There were two parts in this project-
-
Generating adversarial images using different attack methods
An inceptionv3 model, pretrained on the ImageNet dataset has been used. An image is fed and is classified as an Egyptian cat by the model. The probability(confidence) of classification for this label is .701695. To this image, noise is added, generating adversarial images by different attack methods. a. Fast Gradient Sign method - The value of epsilon is chosen as 0.02. The sign of the gradient of the loss function is calculated with respect to the input image. The input image is modified according to the formula to generate the adversarial image. This is then fed to the model and is classified. Different values of epsilon are used to see how the classification and confidence varies as we increase the perturbations.
b. One step target class method - The leopard class in the ImageNet Dataset is chosen as the target class. Different values of epsilon - 0.002, 0.01, 0.15, 0.5 are chosen.
c. Basic Iterative method - The number of iterations chosen is 5 and in each iteration, we add some perturbation to the image. This generates the final adversarial image.

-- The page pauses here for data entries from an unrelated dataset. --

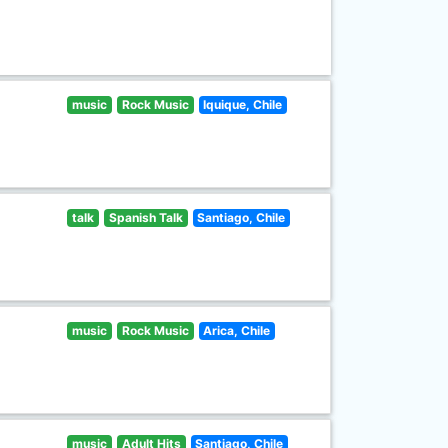
music
Rock Music
Iquique, Chile
talk
Spanish Talk
Santiago, Chile
music
Rock Music
Arica, Chile
music
Adult Hits
Santiago, Chile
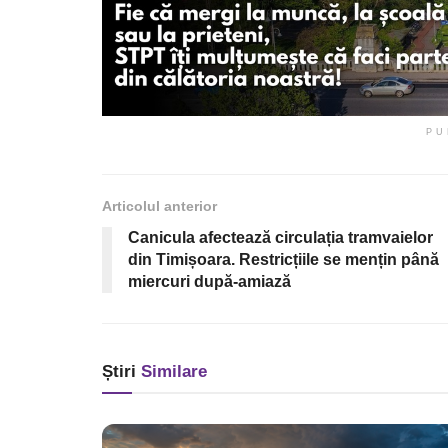
PU
Articolul anterior
Canicula afectează circulația tramvaielor
din Timișoara. Restricțiile se mențin până
miercuri după-amiază
Știri
Similare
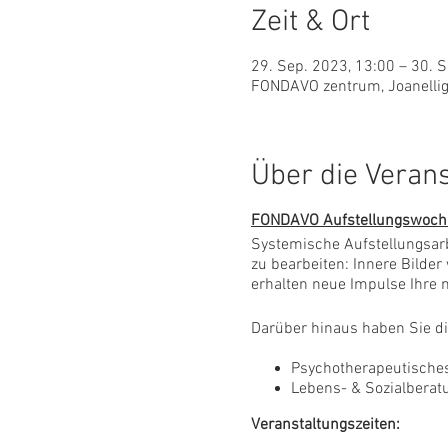
Zeit & Ort
29. Sep. 2023, 13:00 – 30. 
FONDAVO zentrum, Joanelliga
Über die Veran
FONDAVO Aufstellungswoc
Systemische Aufstellungsarb
zu bearbeiten: Innere Bilde
erhalten neue Impulse Ihre n
Darüber hinaus haben Sie di
Psychotherapeutische
Lebens- & Sozialberat
Veranstaltungszeiten:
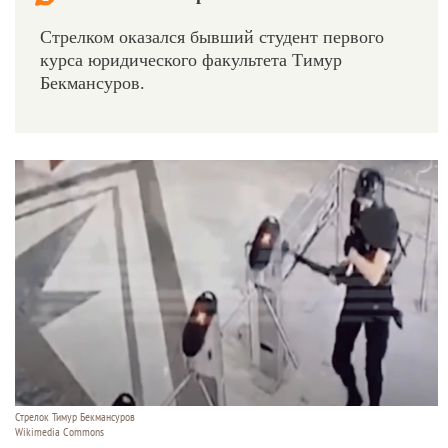
Стрелком оказался бывший студент первого
курса юридического факультета Тимур
Бекмансуров.
Стрелок Тимур Бекмансуров
Wikimedia Commons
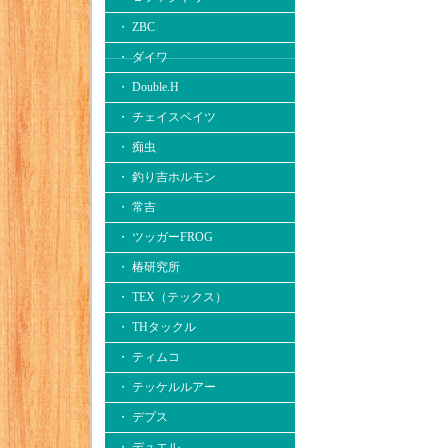
・ ZBC
・ ダイワ
・ Double.H
・ チェイスベイツ
・ 痴虫
・ 釣り吉ホルモン
・ 常吉
・ ツッガーFROG
・ 椿研究所
・ TEX（テックス）
・ THタックル
・ ティムコ
・ テッケルルアー
・ デプス
・ デュエル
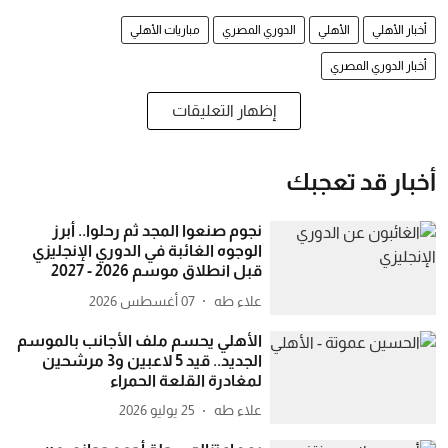
أخبار الأهلي
الأهلي
الدوري المصري
مباريات الأهلي
أخبار الدوري المصري
إظهار التعليقات
أخبار قد تعجبك
نجوم صنعوا المجد ثم رحلوا.. أبرز
الوجوه الغائبة في الدوري الإنجليزي
قبل انطلاق موسم 2026 - 2027
علاء طه
07 أغسطس 2026
الأهلي يحسم ملف الأجانب بالموسم
الجديد.. قيد 5 لاعبين و3 مرشحين
لمغادرة القلعة الحمراء
علاء طه
25 يوليو 2026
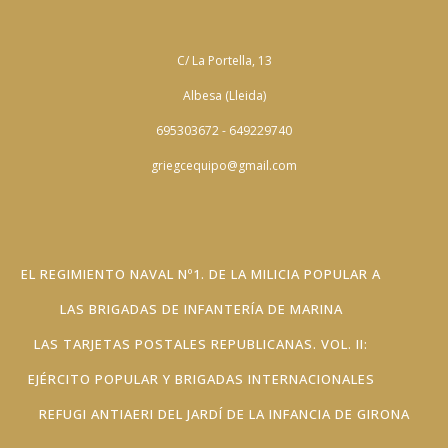
C/ La Portella, 13
Albesa (Lleida)
695303672 - 649229740
griegcequipo@gmail.com
EL REGIMIENTO NAVAL Nº1. DE LA MILICIA POPULAR A
LAS BRIGADAS DE INFANTERÍA DE MARINA
LAS TARJETAS POSTALES REPUBLICANAS. VOL. II:
EJÉRCITO POPULAR Y BRIGADAS INTERNACIONALES
REFUGI ANTIAERI DEL JARDÍ DE LA INFANCIA DE GIRONA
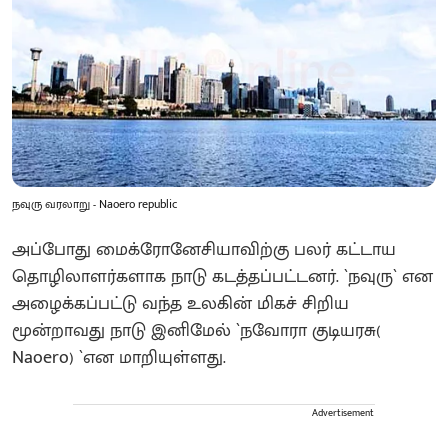
நவுரு வரலாறு - Naoero republic
அப்போது மைக்ரோனேசியாவிற்கு பலர் கட்டாய
தொழிலாளர்களாக நாடு கடத்தப்பட்டனர். `நவுரு` என
அழைக்கப்பட்டு வந்த உலகின் மிகச் சிறிய
மூன்றாவது நாடு இனிமேல் `நவோரா குடியரசு(
Naoero) `என மாறியுள்ளது.
Advertisement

d. Iterative Target Class Method - The target class is ostrich. The value of epsilon chosen is 0.25 and the number of iterations is 5.
-
Quantifying how similar two images are
This takes two images and calculates how similar they are based on the Euclidean distance between feature vectors. A ResNet model, pretrained on the ImageNet dataset is used. For each input image, the predict() function returns probability for each outcome class as a value between 0 and 1. This is the feature vector. All possible combinations of pairs of images are taken and the Euclidean distance is calculated for the two feature vectors. For each image, the more similar it is to any particular image, the less the value of Euclidean distance should be. For each test image, it returns the image it is most similar to and the Euclidean distances with all other images.